The issue is that it’s rarely ever an easy choice.
This is true in all things from business to love to friendship to parenting. This is why, I’m learning, that every human should have some sort of spiritual guidance or compass that guides them whenever they’re facing difficult times.
Whenever you’re desiring something more than what you have.
Whenever you’re hoping for something different than you’ve got.
And whenever temptation pokes its ugly head into your life …
your guiding light or compass or God or Source or whatever you call it will help you make the right choice.
But, what if you were not raised on any specific religion or belief system that you can think of? Maybe you were just winging it in survival mode because your parents were working or growing up alongside you or something else?
What if …
Well okay, those what if statements make total sense when you’re younger or in early adulthood, but at some point you need to pause, grow up, and realize that now is the time to learn that only you can make a different choice.
You can never take back what others did or what you did in each given scenario of your previous life seasons. Neither can someone else come back in your “today” to make up for what happened before.
Why do I say this with 100% certainty?
Well, because some personality traits are there and really difficult to change. All too often an old partner or friend may have the best intentions to rekindle something once lost, but you two get back together and slip into the old habits or patterns.
If you both keep doing this and ultimately never pause to realize you’re doing this and make a new choice in the current season of life, then you find yourselves facing the same situation again, aka repeating history.
It’s funny because I just had this chat with my other half the other day. I said we are making similar choices even though we have different awareness and intentions. We are literally repeating our previous mistakes in new ways and thus being faced with some tough choices.
I am not going to lie, long-term commitments with another human are difficult at times. You are trying to get two people who have different personalities, habits, and desires to cohabit, raise kids, and do all the things together all of the time.
Yet, they are different people.
This is where having a life compass, a spiritual belief, or inner guidance to rely on when you’re confused. When life is just so tough that you cannot figure out if you’re making good intentions and choices. Or maybe life is just so chaotic that you’re like screw it and start making self-sabotaging choices because it’s easier than facing the reality that you gotta do some work in this season with the person you made vows with.

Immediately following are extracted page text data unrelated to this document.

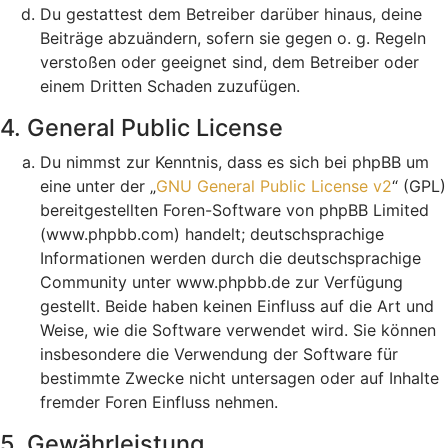
Du gestattest dem Betreiber darüber hinaus, deine
Beiträge abzuändern, sofern sie gegen o. g. Regeln
verstoßen oder geeignet sind, dem Betreiber oder
einem Dritten Schaden zuzufügen.
4. General Public License
Du nimmst zur Kenntnis, dass es sich bei phpBB um
eine unter der „
GNU General Public License v2
“ (GPL)
bereitgestellten Foren-Software von phpBB Limited
(www.phpbb.com) handelt; deutschsprachige
Informationen werden durch die deutschsprachige
Community unter www.phpbb.de zur Verfügung
gestellt. Beide haben keinen Einfluss auf die Art und
Weise, wie die Software verwendet wird. Sie können
insbesondere die Verwendung der Software für
bestimmte Zwecke nicht untersagen oder auf Inhalte
fremder Foren Einfluss nehmen.
5. Gewährleistung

No matter what it is, we all face these challenges of questioning our belief system, of wondering if the grass is greener on the other side and all of those cliche sayings. I can tell you that the grass is sometimes funner on the other side, but the fun wears off, and when reality sets in, that fun of the other side of the lawn? It doesn’t feel as good as the long-term vow you made with someone who has life values that align closer to yours.
This is boring at first, but it’s so much more rewarding, and fulfilling when you know that you’re someone who made a vow, stuck with it, and continued to open your mind & heart for growth … the grass is always greener where you water it.
So try. Try and try again. Try until you realize that you’ve done all you can do and that you’re either going to work together or apart. Commit to which outcome makes sense.
Because sometimes, that vow is fantastic and you both commit to it to make each other’s life better but other times, you made the vow when you both were different people or made the vow for others, not yourselves and well, when that happens – sometimes you just have to be OK with realizing & admitting that this wasn’t the right vow and that you can be friends but you are both destined for more.